"""

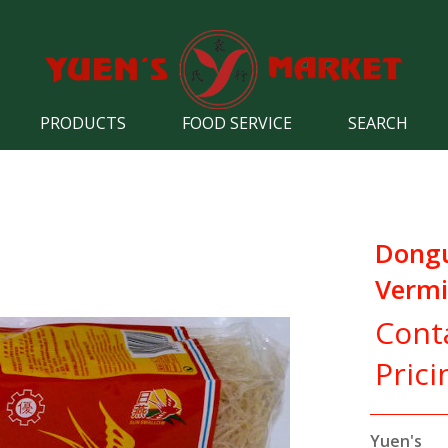
PRODUCTS
FOOD SERVICE
SEARCH
Dongu
Vermic
Cont
Prici
Yuen's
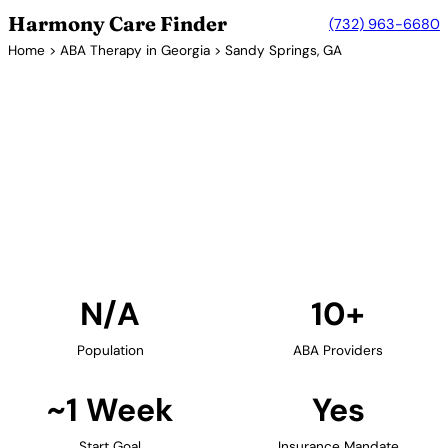
Harmony Care Finder
(732) 963-6680
Home
>
ABA Therapy in Georgia
> Sandy Springs, GA
10+ Providers
ABA Therapy Providers in
Sandy Springs, Georgia
Find ABA therapy providers in Sandy Springs,
Georgia. Our verified network includes providers
with confirmed availability and insurance
acceptance.
Find Providers in Sandy Springs →
N/A
10+
Population
ABA Providers
~1 Week
Yes
Start Goal
Insurance Mandate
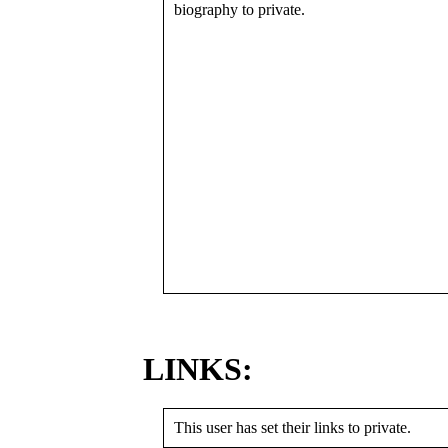
biography to private.
LINKS:
This user has set their links to private.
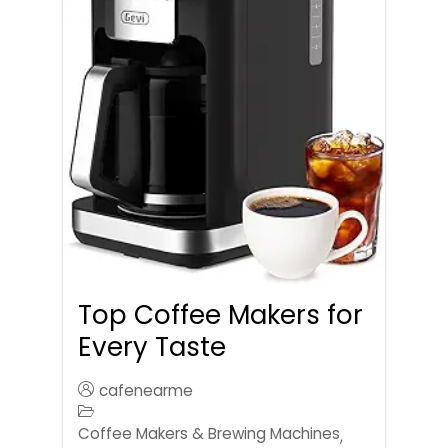
Top Coffee Makers for
Every Taste
cafenearme
Coffee Makers & Brewing Machines
,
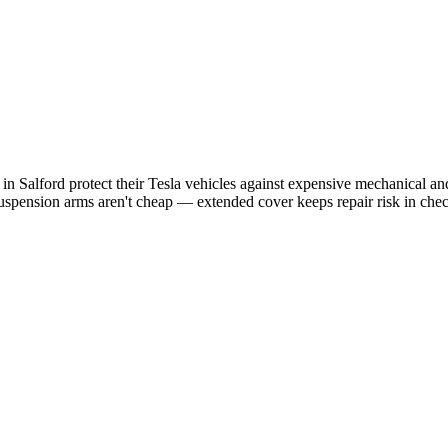
s in
Salford
protect their
Tesla
vehicles against expensive mechanical and 
uspension arms aren't cheap — extended cover keeps repair risk in che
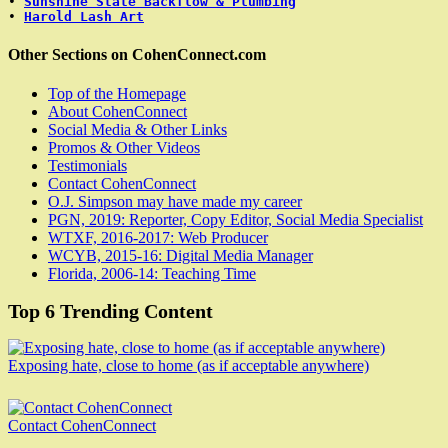
• 
Sunshine State Backflow & Plumbing
• 
Harold Lash Art
Other Sections on CohenConnect.com
Top of the Homepage
About CohenConnect
Social Media & Other Links
Promos & Other Videos
Testimonials
Contact CohenConnect
O.J. Simpson may have made my career
PGN, 2019: Reporter, Copy Editor, Social Media Specialist
WTXF, 2016-2017: Web Producer
WCYB, 2015-16: Digital Media Manager
Florida, 2006-14: Teaching Time
Top 6 Trending Content
Exposing hate, close to home (as if acceptable anywhere)
Contact CohenConnect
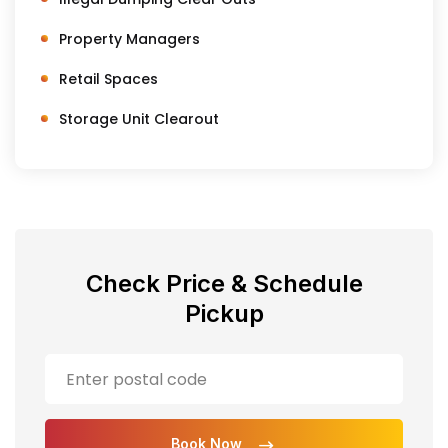
Property Managers
Retail Spaces
Storage Unit Clearout
Check Price & Schedule
Pickup
Book Now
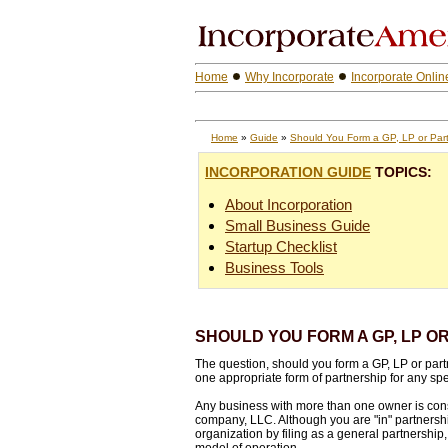
Home
Why Incorporate
Incorporate Onlin
Home
»
Guide
»
Should You Form a GP, LP or Par
INCORPORATION GUIDE
TOPICS:
About Incorporation
Small Business Guide
Startup Checklist
Business Tools
SHOULD YOU FORM A GP, LP O
The question, should you form a GP, LP or partner
one appropriate form of partnership for any spec
Any business with more than one owner is consi
company, LLC. Although you are "in" partnership
organization by filing as a general partnership,
model of operation.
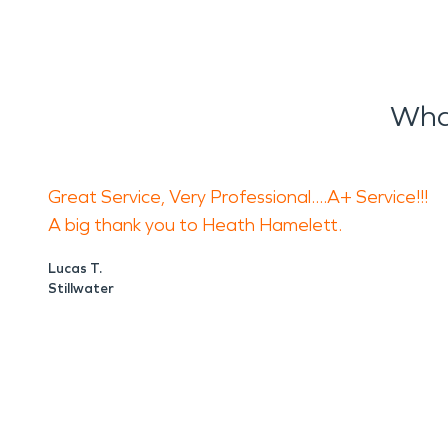
Wha
Great Service, Very Professional....A+ Service!!!
A big thank you to Heath Hamelett.
Lucas T.
Stillwater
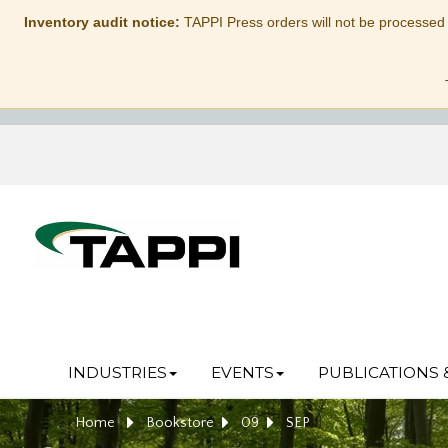
Inventory audit notice:
TAPPI Press orders will not be processed
INDUSTRIES
EVENTS
PUBLICATIONS 
Home
Bookstore
09
SEP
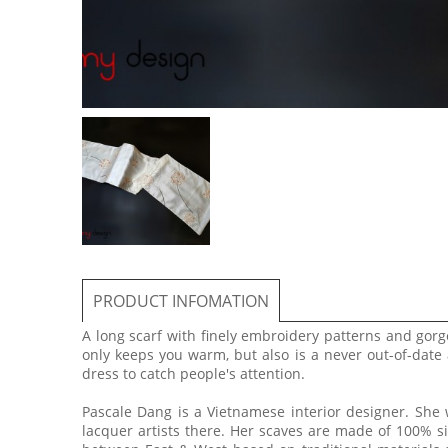
PRODUCT INFOMATION
A long scarf with finely embroidery patterns and gorg
only keeps you warm, but also is a never out-of-date
dress to catch people's attention.
Pascale Dang is a Vietnamese interior designer. She
lacquer artists there. Her scaves are made of 100% si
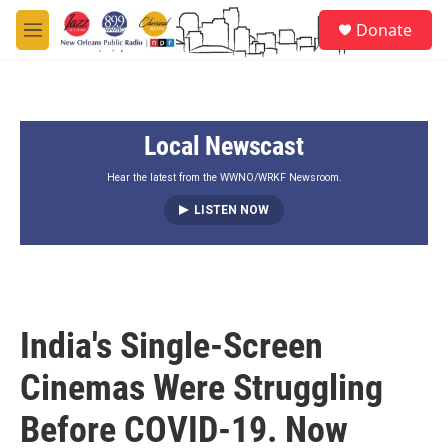
Skip to main content
S
Donate
e
M
a
e
r
n
c
u
h
Local Newscast
u
e
r
Hear the latest from the WWNO/WRKF Newsroom.
y
LISTEN NOW
India's Single-Screen
Cinemas Were Struggling
Before COVID-19. Now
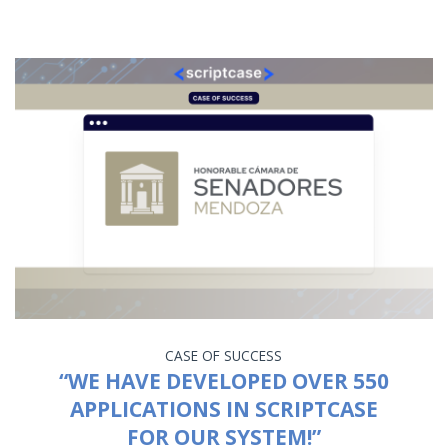
CASE OF SUCCESS
“WE HAVE DEVELOPED OVER 550
APPLICATIONS IN SCRIPTCASE
FOR OUR SYSTEM!”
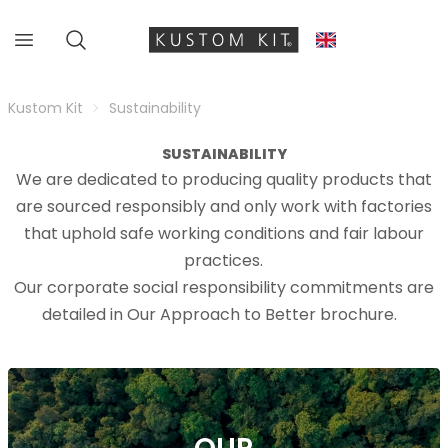
Kustom Kit
Sustainability
SUSTAINABILITY
We are dedicated to producing quality products that
are sourced responsibly and only work with factories
that uphold safe working conditions and fair labour
practices.
Our corporate social responsibility commitments are
detailed in Our Approach to Better brochure.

"""

Exercise details
Give back the records above word for word, minus any image they hold.

Written reply
PRODUCTS
FOOD SERVICE
SEARCH
Dongu
Vermic
Cont
Prici
Yuen's
Harmony Care Finder
(732) 963-6680
Home
>
ABA Therapy in Georgia
> Sandy Springs, GA
10+ Providers
ABA Therapy Providers in
Sandy Springs, Georgia
Find ABA therapy providers in Sandy Springs,
Georgia. Our verified network includes providers
with confirmed availability and insurance
acceptance.
Find Providers in Sandy Springs →
N/A
10+
Population
ABA Providers
~1 Week
Yes
Start Goal
Insurance Mandate
biography to private.
LINKS:
This user has set their links to private.
Top Coffee Makers for
Every Taste
cafenearme
Coffee Makers & Brewing Machines
,
s in
Salford
protect their
Tesla
vehicles against expensive mechanical and 
uspension arms aren't cheap — extended cover keeps repair risk in che
• 
Sunshine State Backflow & Plumbing
• 
Harold Lash Art
Other Sections on CohenConnect.com
Top of the Homepage
About CohenConnect
Social Media & Other Links
Promos & Other Videos
Testimonials
Contact CohenConnect
O.J. Simpson may have made my career
PGN, 2019: Reporter, Copy Editor, Social Media Specialist
WTXF, 2016-2017: Web Producer
WCYB, 2015-16: Digital Media Manager
Florida, 2006-14: Teaching Time
Top 6 Trending Content
Exposing hate, close to home (as if acceptable anywhere)
Contact CohenConnect
Property Managers
Retail Spaces
Storage Unit Clearout
Check Price & Schedule
Pickup
Book Now
Home
Why Incorporate
Incorporate Onlin
Home
»
Guide
»
Should You Form a GP, LP or Par
INCORPORATION GUIDE
TOPICS:
About Incorporation
Small Business Guide
Startup Checklist
Business Tools
SHOULD YOU FORM A GP, LP O
The question, should you form a GP, LP or partner
one appropriate form of partnership for any spec
Any business with more than one owner is consi
company, LLC. Although you are "in" partnership
organization by filing as a general partnership,
model of operation.
Wha
Great Service, Very Professional....A+ Service!!!
A big thank you to Heath Hamelett.
Lucas T.
Stillwater
Inventory audit notice:
TAPPI Press orders will not be processed
INDUSTRIES
EVENTS
PUBLICATIONS 
Home
Bookstore
09
SEP
PRODUCT INFOMATION
A long scarf with finely embroidery patterns and gorg
only keeps you warm, but also is a never out-of-date
dress to catch people's attention.
Pascale Dang is a Vietnamese interior designer. She
lacquer artists there. Her scaves are made of 100% si
Skip to main content
S
Donate
e
M
a
e
r
n
c
u
h
Local Newscast
u
e
r
Hear the latest from the WWNO/WRKF Newsroom.
y
LISTEN NOW
India's Single-Screen
Cinemas Were Struggling
Before COVID-19. Now
CASE OF SUCCESS
“WE HAVE DEVELOPED OVER 550
APPLICATIONS IN SCRIPTCASE
FOR OUR SYSTEM!”
Kustom Kit
Sustainability
SUSTAINABILITY
We are dedicated to producing quality products that
are sourced responsibly and only work with factories
that uphold safe working conditions and fair labour
practices.
Our corporate social responsibility commitments are
detailed in Our Approach to Better brochure.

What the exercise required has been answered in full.